Queering ecology in TransColombia

The cultural interpretation of biological facts is complicated: genes, organisms, species, biological communities and ecosystems are complex entities built by human societies over the last centuries, but most often without acknowledging the previous millions of years of evolution. In that process we have created the idea of nature as something external, stable, as a gem only waiting for us to become a jewel.

Colombia is betting for a transition towards sustainability, but has to face its dependence on oil, coal and other extractive ways of production, which even include agribusiness and tourism when based just on commercial purposes. The idea of transition is to define a horizon for change, or a threshold to change trajectories, and the discussion goes on how to link or to break ties with the past. The system resists by creating a strong narrative of respecting nature and including it in the green economy project, in a process that may end up freezing it in the territory, even detaching biology from life.

Cultural diversity and social evolution show that identities aren’t stable, and that they are built as a way to reduce its evolutionary and autonomous capacities for change. Therefore we have to be aware of the limits of our heuristic tools to bring meaning to material life.

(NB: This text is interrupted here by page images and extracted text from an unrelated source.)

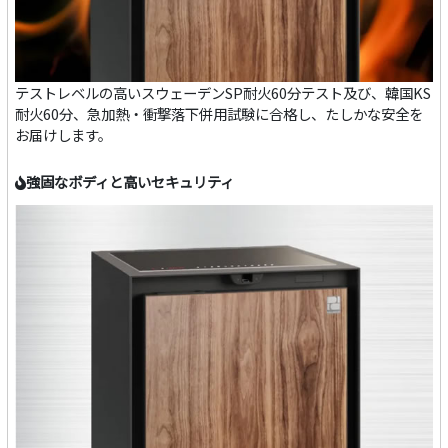
テストレベルの高いスウェーデンSP耐火60分テスト及び、韓国KS
耐火60分、急加熱・衝撃落下併用試験に合格し、たしかな安全を
お届けします。
強固なボディと高いセキュリティ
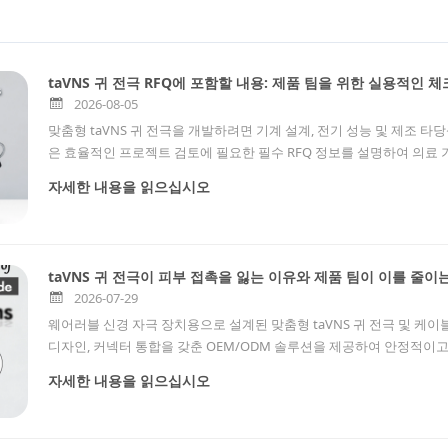
taVNS 귀 전극 RFQ에 포함할 내용: 제품 팀을 위한 실용적인 
2026-08-05
맞춤형 taVNS 귀 전극을 개발하려면 기계 설계, 전기 성능 및 제조 타당
은 효율적인 프로젝트 검토에 필요한 필수 RFQ 정보를 설명하여 의료 
로세스를 달성할 수 있도록 돕습니다.
자세한 내용을 읽으십시오
taVNS 귀 전극이 피부 접촉을 잃는 이유와 제품 팀이 이를 줄이
2026-07-29
웨어러블 신경 자극 장치용으로 설계된 맞춤형 taVNS 귀 전극 및 케이블
디자인, 커넥터 통합을 갖춘 OEM/ODM 솔루션을 제공하여 안정적이
자세한 내용을 읽으십시오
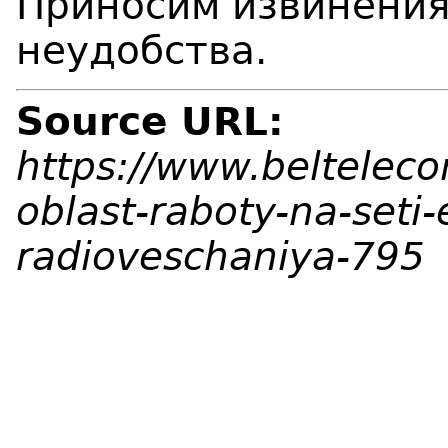
Приносим извинения
неудобства.
Source URL:
https://www.beltelec
oblast-raboty-na-seti-
radioveschaniya-795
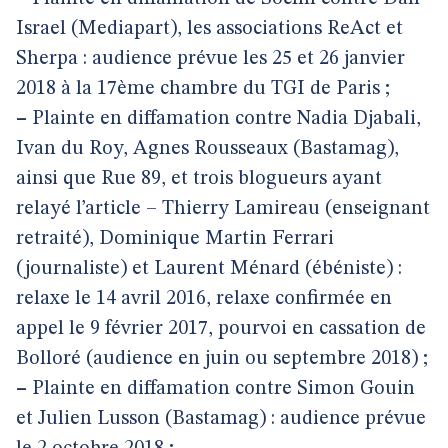
Israel (Mediapart), les associations ReAct et
Sherpa : audience prévue les 25 et 26 janvier
2018 à la 17ème chambre du TGI de Paris ;
–
Plainte en diffamation contre Nadia Djabali,
Ivan du Roy, Agnes Rousseaux (Bastamag),
ainsi que Rue 89, et trois blogueurs ayant
relayé l’article – Thierry Lamireau (enseignant
retraité), Dominique Martin Ferrari
(journaliste) et Laurent Ménard (ébéniste) :
relaxe le 14 avril 2016, relaxe confirmée en
appel le 9 février 2017, pourvoi en cassation de
Bolloré (audience en juin ou septembre 2018) ;
–
Plainte en diffamation contre Simon Gouin
et Julien Lusson (Bastamag) : audience prévue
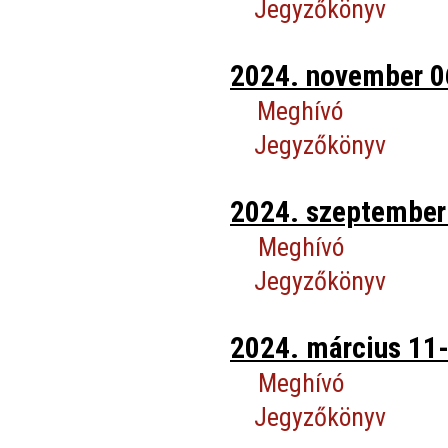
Jegyzőkönyv
2024. november 06
Meghívó
Jegyzőkönyv
2024. szeptember 
Meghívó
Jegyzőkönyv
2024. március 11-
Meghívó
Jegyzőkönyv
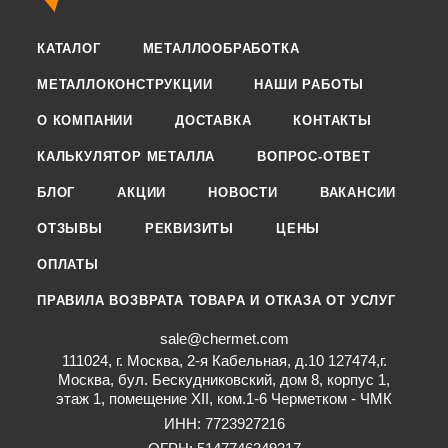
КАТАЛОГ
МЕТАЛЛООБРАБОТКА
МЕТАЛЛОКОНСТРУКЦИИ
НАШИ РАБОТЫ
О КОМПАНИИ
ДОСТАВКА
КОНТАКТЫ
КАЛЬКУЛЯТОР МЕТАЛЛА
ВОПРОС-ОТВЕТ
БЛОГ
АКЦИИ
НОВОСТИ
ВАКАНСИИ
ОТЗЫВЫ
РЕКВИЗИТЫ
ЦЕНЫ
ОПЛАТЫ
ПРАВИЛА ВОЗВРАТА ТОВАРА И ОТКАЗА ОТ УСЛУГ
sale@chermet.com
111024, г. Москва, 2-я Кабельная, д.10 127474,г.
Москва, бул. Бескудниковский, дом 8, корпус 1,
этаж 1, помещение XII, ком.1-6 Черметком - ЧМК
ИНН: 7723927216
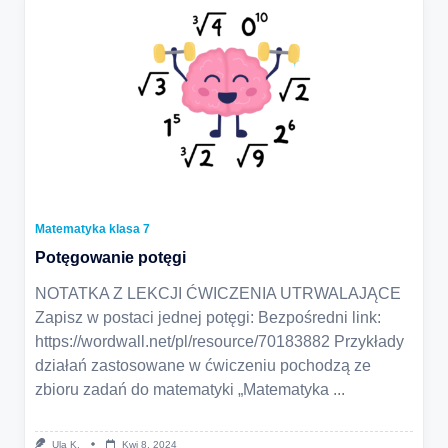
Matematyka klasa 7
Potęgowanie potęgi
NOTATKA Z LEKCJI ĆWICZENIA UTRWALAJĄCE
Zapisz w postaci jednej potęgi: Bezpośredni link:
https://wordwall.net/pl/resource/70183882 Przykłady
działań zastosowane w ćwiczeniu pochodzą ze
zbioru zadań do matematyki „Matematyka
...
Ula K.
Kwi 8, 2024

In the middle of total deconstruction and stone-carving of identities there is much to be explored. Political implications emerge behind the end of our idea of environmental stability and require a revision of the living pieces of the world and the ways we use them to assemble novelty adding layers of meaning. A queer perspective of those entities may help us to inject a bit of flexibility into our vision of ecology, to create cultural room for understanding and promoting adaptation, and to shed light on the hidden capacities of life, now including ours, to keep evolving.